それでもシニア猫用ミルクだけは少し飲みましたが、光を当てても瞳孔があまり閉じません。
もうダメかと思い、クロを子供の時から溺愛していた遠方に住む息子に連絡しました。


息子はネットでいろいろ調べてくれて、猫用タウリン(タウビタB)といろいろ栄養の入った高齢猫用の餌(アイシア社製とろとろまぐろペースト)を注文してくれました。
ネット社会の有り難さ、それらの品は注文翌日に届き、何も食べなかったクロは、タウリンを混ぜたその餌を少しずつ食べるようになりました。


前より水も飲むようになり、トイレの回数も少し増えましたが、普通のエサはドロドロ状でもスープ状になっていても受け付けません。
ほとんど一日中ラックの下に横たわっています。
夜の徘徊も無くなりましたが、朝起きたら冷たくなっているんじゃないかと、毎朝心配でした。


9月下旬、やっと休暇が取れた息子が帰ってきました。
私が声をかけても、ニャアと鳴くか面倒くさそうに尻尾をパタンとするだけだったのに、息子が呼ぶとラックの下からごそごそ這い出して来るではありませんか!
そしてちゃっかり息子の膝の上に抱かれ、あちこち撫でられてうっとりしています。


あれれ、昨日までトイレの時以外、ラックの下にこもっていたのに、どうした?
認知症になってからのクロは私の膝に乗っても落ち着かず、すぐに下りてしまったのにどうした?とちょっとショックなお母さん。
猫は人より家に付くと言いますが、やっぱり可愛がってくれる人の事は覚えているのですね。
それに私と息子とでは、愛情が違っていたのかもしれません。
私はかわいがっているつもりでも何となく義務的で、甘えて来ると、「ああ今忙しいのに」「あれをしなきゃならないのに」と思う時が多かったような気がします。
同じ撫でていても、その気持ちが猫に伝わり、本当に愛されている気がしなかったのかもしれません。
何も言えない猫は、その不満を溜めこんで、夜鳴きをするしかなかったのかもしれません。
可愛がるときは思いっきり可愛がる、今、この瞬間に思いを集中する大切さを、物言わぬクロに教えてもらった気がします。
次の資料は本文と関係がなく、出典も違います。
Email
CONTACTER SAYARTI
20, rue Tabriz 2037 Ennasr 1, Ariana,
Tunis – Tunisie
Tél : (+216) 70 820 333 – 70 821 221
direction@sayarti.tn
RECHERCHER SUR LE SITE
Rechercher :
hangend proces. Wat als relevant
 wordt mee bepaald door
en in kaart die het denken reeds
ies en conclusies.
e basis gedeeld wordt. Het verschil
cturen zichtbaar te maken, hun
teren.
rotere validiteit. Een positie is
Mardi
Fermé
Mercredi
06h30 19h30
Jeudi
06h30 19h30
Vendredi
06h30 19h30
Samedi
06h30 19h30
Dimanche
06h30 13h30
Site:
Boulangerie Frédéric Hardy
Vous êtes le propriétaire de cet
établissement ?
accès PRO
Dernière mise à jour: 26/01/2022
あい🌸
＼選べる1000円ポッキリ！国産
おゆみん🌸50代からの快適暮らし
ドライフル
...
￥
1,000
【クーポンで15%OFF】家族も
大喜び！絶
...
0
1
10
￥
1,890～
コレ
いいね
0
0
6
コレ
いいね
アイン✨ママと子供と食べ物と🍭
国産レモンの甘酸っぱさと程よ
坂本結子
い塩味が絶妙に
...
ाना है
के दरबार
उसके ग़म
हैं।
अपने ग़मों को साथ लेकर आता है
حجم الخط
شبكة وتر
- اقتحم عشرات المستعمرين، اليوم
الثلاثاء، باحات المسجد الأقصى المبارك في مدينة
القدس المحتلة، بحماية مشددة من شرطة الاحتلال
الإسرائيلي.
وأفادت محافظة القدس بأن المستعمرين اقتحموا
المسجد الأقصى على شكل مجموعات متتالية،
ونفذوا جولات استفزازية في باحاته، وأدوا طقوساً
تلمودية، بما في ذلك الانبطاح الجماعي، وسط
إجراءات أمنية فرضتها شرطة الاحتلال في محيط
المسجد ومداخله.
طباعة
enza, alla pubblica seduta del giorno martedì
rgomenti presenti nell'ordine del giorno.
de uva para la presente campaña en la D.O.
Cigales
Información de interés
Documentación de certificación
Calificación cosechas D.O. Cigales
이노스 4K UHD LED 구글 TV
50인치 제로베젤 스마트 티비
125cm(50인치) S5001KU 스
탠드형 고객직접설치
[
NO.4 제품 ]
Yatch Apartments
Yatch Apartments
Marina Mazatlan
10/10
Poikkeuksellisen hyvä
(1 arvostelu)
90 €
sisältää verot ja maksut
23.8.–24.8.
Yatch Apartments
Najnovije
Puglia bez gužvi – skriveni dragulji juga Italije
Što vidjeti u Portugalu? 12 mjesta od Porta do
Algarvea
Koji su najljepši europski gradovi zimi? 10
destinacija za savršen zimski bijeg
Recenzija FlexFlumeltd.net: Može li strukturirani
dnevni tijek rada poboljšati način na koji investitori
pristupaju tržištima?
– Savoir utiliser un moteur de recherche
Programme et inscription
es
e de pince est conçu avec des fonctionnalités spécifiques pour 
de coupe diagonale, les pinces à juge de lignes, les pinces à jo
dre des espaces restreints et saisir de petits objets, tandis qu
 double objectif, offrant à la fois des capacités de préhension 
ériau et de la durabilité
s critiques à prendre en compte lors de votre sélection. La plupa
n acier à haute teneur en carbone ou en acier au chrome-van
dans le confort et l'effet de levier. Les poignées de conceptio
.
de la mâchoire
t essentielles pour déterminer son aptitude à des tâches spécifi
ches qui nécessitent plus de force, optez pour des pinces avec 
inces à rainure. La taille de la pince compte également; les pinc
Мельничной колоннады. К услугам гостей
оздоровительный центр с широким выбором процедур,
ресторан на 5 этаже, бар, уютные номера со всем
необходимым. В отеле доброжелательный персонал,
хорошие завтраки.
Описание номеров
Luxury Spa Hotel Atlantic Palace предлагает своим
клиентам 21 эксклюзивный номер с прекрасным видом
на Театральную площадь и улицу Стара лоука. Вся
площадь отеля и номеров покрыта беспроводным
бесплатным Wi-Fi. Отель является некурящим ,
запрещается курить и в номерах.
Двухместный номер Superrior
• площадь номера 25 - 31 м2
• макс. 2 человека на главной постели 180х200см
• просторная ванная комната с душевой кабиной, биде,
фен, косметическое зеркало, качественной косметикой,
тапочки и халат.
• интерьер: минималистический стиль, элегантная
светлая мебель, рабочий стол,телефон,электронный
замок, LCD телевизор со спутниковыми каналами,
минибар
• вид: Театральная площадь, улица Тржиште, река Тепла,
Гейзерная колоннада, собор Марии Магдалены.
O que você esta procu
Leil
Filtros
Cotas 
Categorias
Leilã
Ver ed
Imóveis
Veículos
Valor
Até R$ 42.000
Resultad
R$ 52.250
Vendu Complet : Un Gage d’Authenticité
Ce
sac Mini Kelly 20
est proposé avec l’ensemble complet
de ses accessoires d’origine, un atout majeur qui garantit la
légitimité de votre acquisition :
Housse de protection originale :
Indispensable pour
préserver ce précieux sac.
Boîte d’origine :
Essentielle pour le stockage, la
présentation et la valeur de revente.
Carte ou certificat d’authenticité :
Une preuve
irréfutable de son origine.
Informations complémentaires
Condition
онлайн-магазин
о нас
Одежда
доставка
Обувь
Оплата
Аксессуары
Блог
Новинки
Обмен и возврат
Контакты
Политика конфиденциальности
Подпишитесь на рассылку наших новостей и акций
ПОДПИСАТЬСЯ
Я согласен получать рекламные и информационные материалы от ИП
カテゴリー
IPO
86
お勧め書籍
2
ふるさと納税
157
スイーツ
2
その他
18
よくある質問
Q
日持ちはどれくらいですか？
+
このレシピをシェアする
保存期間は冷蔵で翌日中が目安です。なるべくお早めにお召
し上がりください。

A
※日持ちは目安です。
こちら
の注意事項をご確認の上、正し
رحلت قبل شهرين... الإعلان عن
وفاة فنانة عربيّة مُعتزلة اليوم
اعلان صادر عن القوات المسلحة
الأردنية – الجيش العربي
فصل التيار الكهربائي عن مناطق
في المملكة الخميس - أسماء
息子は3泊4日で戻りましたが、その間クロはメキメキ元気になり、少しですが、普通のえさもカリカリも食べるようになりました。


今、クロは相変わらずラックの下で寝ていることが多く、外には出たがりませんが、食欲は以前の3分の1くらいまで回復し、トイレの回数は以前の状態にかなり近くなり、少し安心できる状態になっています。
すっかりボケる前の甘ったれ猫に戻り、起きて来るとすぐに膝の上に乗りたがり、一度乗るとこちらが立たない限り、1時間でもマッタリするようになりました。


息子が送ってくれた猫用アロマ(猫の気持ちが落ち着くアロマ)が効いているのか、以前のように夜中にあまり騒がないので助かっています。
私もかわいがる時には雑念を捨てて思いっきりかわいがる努力をしていますので、それもクロを落ち着かせているのかもしれません。


なんと言ったって愛情ですね。
愛情に勝るものはありません。
愛のもつ素晴らしい力を経験させてくれた息子とクロちゃんに感謝です。